## Your instructions
Without the pictures, copy all of the data exactly.

Supplied entries START

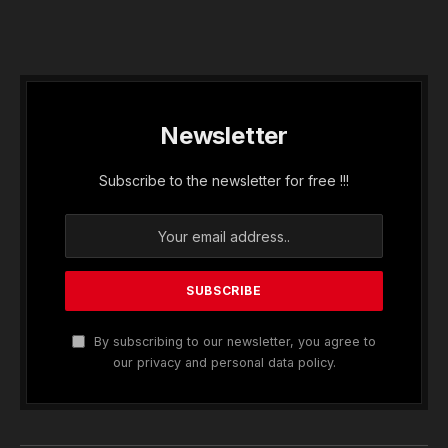
Newsletter
Subscribe to the newsletter for free !!!
By subscribing to our newsletter, you agree to
our privacy and personal data policy.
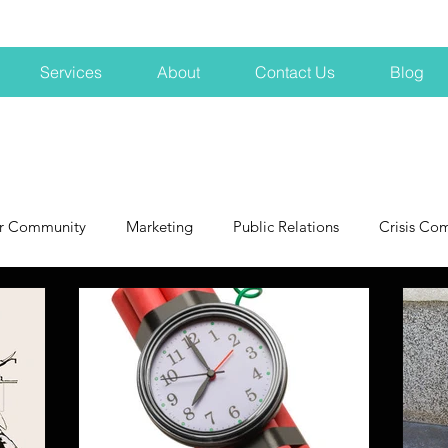
Services
About
Contact Us
Blog
r Community
Marketing
Public Relations
Crisis Co
NH
Big Pharma
New Hampshire
Branding
marke
profits
crisis
crisis training
avoid a crisis
Hard 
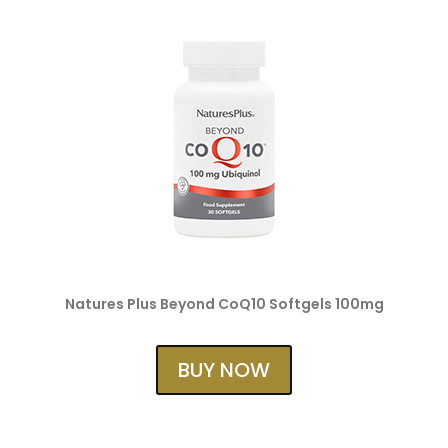
Natures Plus Beyond CoQ10 Softgels 100mg
BUY NOW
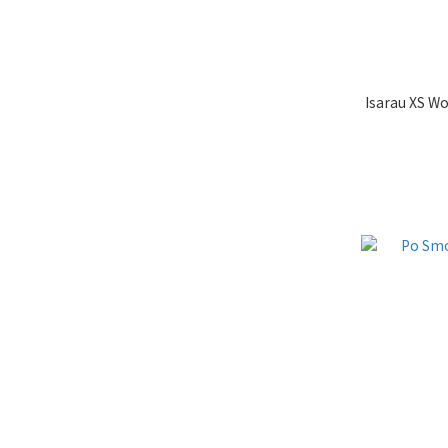
Isarau XS W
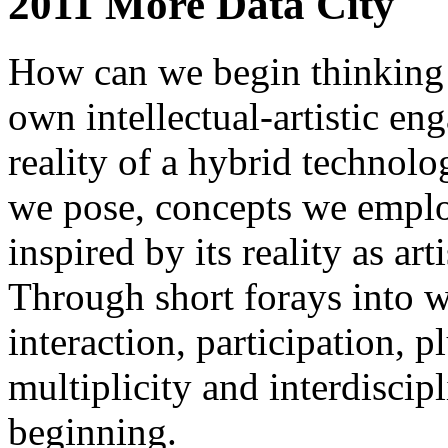
2011 More Data City
How can we begin thinking
own intellectual-artistic e
reality of a hybrid technolo
we pose, concepts we employ
inspired by its reality as art
Through short forays into w
interaction, participation, pl
multiplicity and interdiscip
beginning.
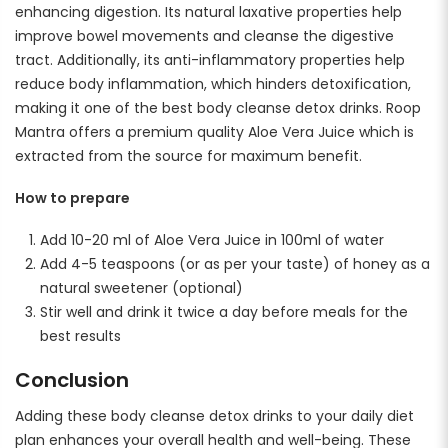
enhancing digestion. Its natural laxative properties help
improve bowel movements and cleanse the digestive
tract. Additionally, its anti-inflammatory properties help
reduce body inflammation, which hinders detoxification,
making it one of the best body cleanse detox drinks. Roop
Mantra offers a premium quality Aloe Vera Juice which is
extracted from the source for maximum benefit.
How to prepare
Add 10-20 ml of Aloe Vera Juice in 100ml of water
Add 4-5 teaspoons (or as per your taste) of honey as a
natural sweetener (optional)
Stir well and drink it twice a day before meals for the
best results
Conclusion
Adding these body cleanse detox drinks to your daily diet
plan enhances your overall health and well-being. These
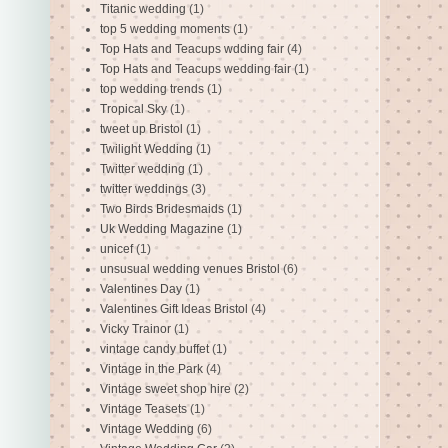
Titanic wedding
(1)
top 5 wedding moments
(1)
Top Hats and Teacups wdding fair
(4)
Top Hats and Teacups wedding fair
(1)
top wedding trends
(1)
Tropical Sky
(1)
tweet up Bristol
(1)
Twilight Wedding
(1)
Twitter wedding
(1)
twitter weddings
(3)
Two Birds Bridesmaids
(1)
Uk Wedding Magazine
(1)
unicef
(1)
unsusual wedding venues Bristol
(6)
Valentines Day
(1)
Valentines Gift Ideas Bristol
(4)
Vicky Trainor
(1)
vintage candy buffet
(1)
Vintage in the Park
(4)
Vintage sweet shop hire
(2)
Vintage Teasets
(1)
Vintage Wedding
(6)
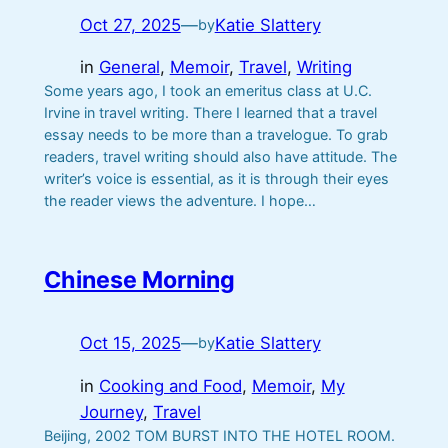
Oct 27, 2025
—
Katie Slattery
by
in
General
, 
Memoir
, 
Travel
, 
Writing
Some years ago, I took an emeritus class at U.C.
Irvine in travel writing. There I learned that a travel
essay needs to be more than a travelogue. To grab
readers, travel writing should also have attitude. The
writer’s voice is essential, as it is through their eyes
the reader views the adventure. I hope…
Chinese Morning
Oct 15, 2025
—
Katie Slattery
by
in
Cooking and Food
, 
Memoir
, 
My
Journey
, 
Travel
Beijing, 2002 TOM BURST INTO THE HOTEL ROOM.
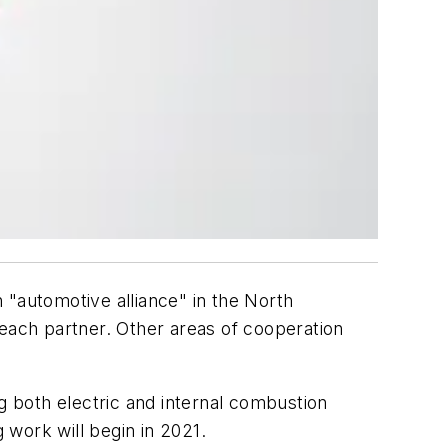
"automotive alliance" in the North
 each partner. Other areas of cooperation
 both electric and internal combustion
work will begin in 2021.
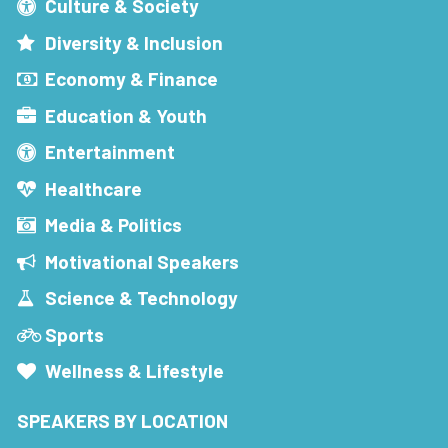
Culture & Society
Diversity & Inclusion
Economy & Finance
Education & Youth
Entertainment
Healthcare
Media & Politics
Motivational Speakers
Science & Technology
Sports
Wellness & Lifestyle
SPEAKERS BY LOCATION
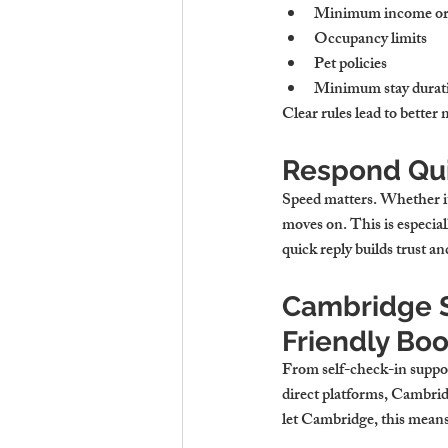
Minimum income or
Occupancy limits
Pet policies
Minimum stay duratio
Clear rules lead to better 
Respond Qui
Speed matters. Whether it’
moves on. This is especiall
quick reply builds trust a
Cambridge St
Friendly Bo
From self-check-in suppor
direct platforms, Cambridg
let Cambridge
, this mean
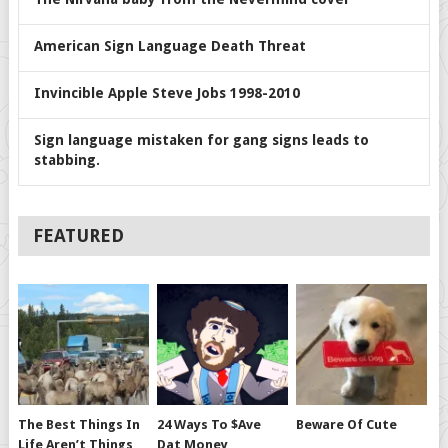
American Sign Language Death Threat
Invincible Apple Steve Jobs 1998-2010
Sign language mistaken for gang signs leads to
stabbing.
FEATURED
The Best Things In
24 Ways To $ave
Beware Of Cute
Life Aren’t Things
Dat Money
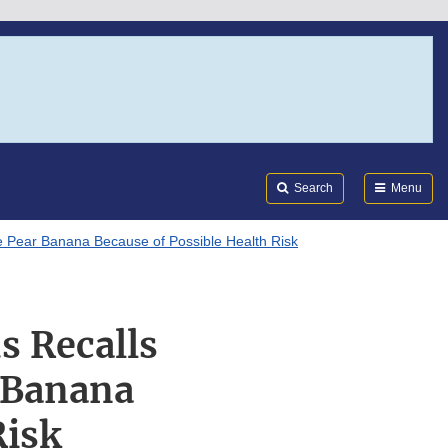
Search
Submi
FDA
Search
Menu
le Pear Banana Because of Possible Health Risk
s Recalls
 Banana
Risk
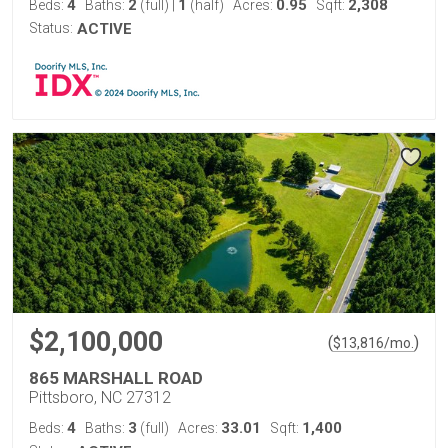
4
2
1
0.95
2,308
Beds:
Baths:
(full)
|
(half)
Acres:
Sqft:
Status:
ACTIVE
$2,100,000
(
)
$
13,816
/mo.
865 MARSHALL ROAD
Pittsboro, NC 27312
4
3
33.01
1,400
Beds:
Baths:
(full)
Acres:
Sqft:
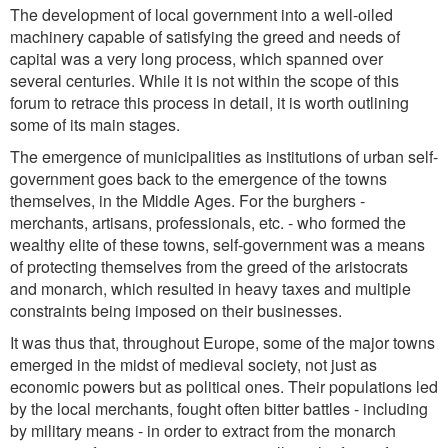
The development of local government into a well-oiled
machinery capable of satisfying the greed and needs of
capital was a very long process, which spanned over
several centuries. While it is not within the scope of this
forum to retrace this process in detail, it is worth outlining
some of its main stages.
The emergence of municipalities as institutions of urban self-
government goes back to the emergence of the towns
themselves, in the Middle Ages. For the burghers -
merchants, artisans, professionals, etc. - who formed the
wealthy elite of these towns, self-government was a means
of protecting themselves from the greed of the aristocrats
and monarch, which resulted in heavy taxes and multiple
constraints being imposed on their businesses.
It was thus that, throughout Europe, some of the major towns
emerged in the midst of medieval society, not just as
economic powers but as political ones. Their populations led
by the local merchants, fought often bitter battles - including
by military means - in order to extract from the monarch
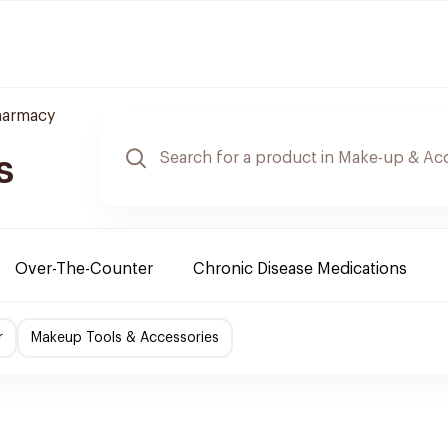
harmacy
s
Over-The-Counter
Chronic Disease Medications
r
Makeup Tools & Accessories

Supplied entries END

## Response
Newsletter
Subscribe to the newsletter for free !!!
By subscribing to our newsletter, you agree to
our privacy and personal data policy.
Services
About
Contact Us
Blog
r Community
Marketing
Public Relations
Crisis Co
NH
Big Pharma
New Hampshire
Branding
marke
profits
crisis
crisis training
avoid a crisis
Hard 
Natures Plus Beyond CoQ10 Softgels 100mg
BUY NOW
Isarau XS W
2011 More Data City
How can we begin thinking
own intellectual-artistic e
reality of a hybrid technolo
we pose, concepts we employ
inspired by its reality as art
Through short forays into w
interaction, participation, pl
multiplicity and interdiscip
beginning.
enhancing digestion. Its natural laxative properties help
improve bowel movements and cleanse the digestive
tract. Additionally, its anti-inflammatory properties help
reduce body inflammation, which hinders detoxification,
making it one of the best body cleanse detox drinks. Roop
Mantra offers a premium quality Aloe Vera Juice which is
extracted from the source for maximum benefit.
How to prepare
Add 10-20 ml of Aloe Vera Juice in 100ml of water
Add 4-5 teaspoons (or as per your taste) of honey as a
natural sweetener (optional)
Stir well and drink it twice a day before meals for the
best results
Conclusion
Adding these body cleanse detox drinks to your daily diet
plan enhances your overall health and well-being. These
Titanic wedding
(1)
top 5 wedding moments
(1)
Top Hats and Teacups wdding fair
(4)
Top Hats and Teacups wedding fair
(1)
top wedding trends
(1)
Tropical Sky
(1)
tweet up Bristol
(1)
Twilight Wedding
(1)
Twitter wedding
(1)
twitter weddings
(3)
Two Birds Bridesmaids
(1)
Uk Wedding Magazine
(1)
unicef
(1)
unsusual wedding venues Bristol
(6)
Valentines Day
(1)
Valentines Gift Ideas Bristol
(4)
Vicky Trainor
(1)
vintage candy buffet
(1)
Vintage in the Park
(4)
Vintage sweet shop hire
(2)
Vintage Teasets
(1)
Vintage Wedding
(6)
Oct 27, 2025
—
Katie Slattery
by
in
General
, 
Memoir
, 
Travel
, 
Writing
Some years ago, I took an emeritus class at U.C.
Irvine in travel writing. There I learned that a travel
essay needs to be more than a travelogue. To grab
readers, travel writing should also have attitude. The
writer’s voice is essential, as it is through their eyes
the reader views the adventure. I hope…
Chinese Morning
Oct 15, 2025
—
Katie Slattery
by
in
Cooking and Food
, 
Memoir
, 
My
Journey
, 
Travel
Beijing, 2002 TOM BURST INTO THE HOTEL ROOM.
"automotive alliance" in the North
 each partner. Other areas of cooperation
 both electric and internal combustion
work will begin in 2021.
Culture & Society
Diversity & Inclusion
Economy & Finance
Education & Youth
Entertainment
Healthcare
Media & Politics
Motivational Speakers
Science & Technology
Sports
Wellness & Lifestyle
SPEAKERS BY LOCATION
Minimum income or
Occupancy limits
Pet policies
Minimum stay duratio
Clear rules lead to better 
Respond Qui
Speed matters. Whether it’
moves on. This is especiall
quick reply builds trust a
Cambridge St
Friendly Bo
From self-check-in suppor
direct platforms, Cambridg
let Cambridge
, this mean
American Sign Language Death Threat
Invincible Apple Steve Jobs 1998-2010
Sign language mistaken for gang signs leads to
stabbing.
FEATURED
The Best Things In
24 Ways To $ave
Beware Of Cute
Life Aren’t Things
Dat Money
Search
Submi
FDA
Search
Menu
le Pear Banana Because of Possible Health Risk
s Recalls
 Banana
Risk
4
2
1
0.95
2,308
Beds:
Baths:
(full)
|
(half)
Acres:
Sqft:
Status:
ACTIVE
$2,100,000
(
)
$
13,816
/mo.
865 MARSHALL ROAD
Pittsboro, NC 27312
4
3
33.01
1,400
Beds:
Baths:
(full)
Acres:
Sqft:
The development of local government into a well-oiled
machinery capable of satisfying the greed and needs of
capital was a very long process, which spanned over
several centuries. While it is not within the scope of this
forum to retrace this process in detail, it is worth outlining
some of its main stages.
The emergence of municipalities as institutions of urban self-
government goes back to the emergence of the towns
themselves, in the Middle Ages. For the burghers -
merchants, artisans, professionals, etc. - who formed the
wealthy elite of these towns, self-government was a means
of protecting themselves from the greed of the aristocrats
and monarch, which resulted in heavy taxes and multiple
constraints being imposed on their businesses.
It was thus that, throughout Europe, some of the major towns
emerged in the midst of medieval society, not just as
economic powers but as political ones. Their populations led
by the local merchants, fought often bitter battles - including
by military means - in order to extract from the monarch
harmacy
s
Over-The-Counter
Chronic Disease Medications
r
Makeup Tools & Accessories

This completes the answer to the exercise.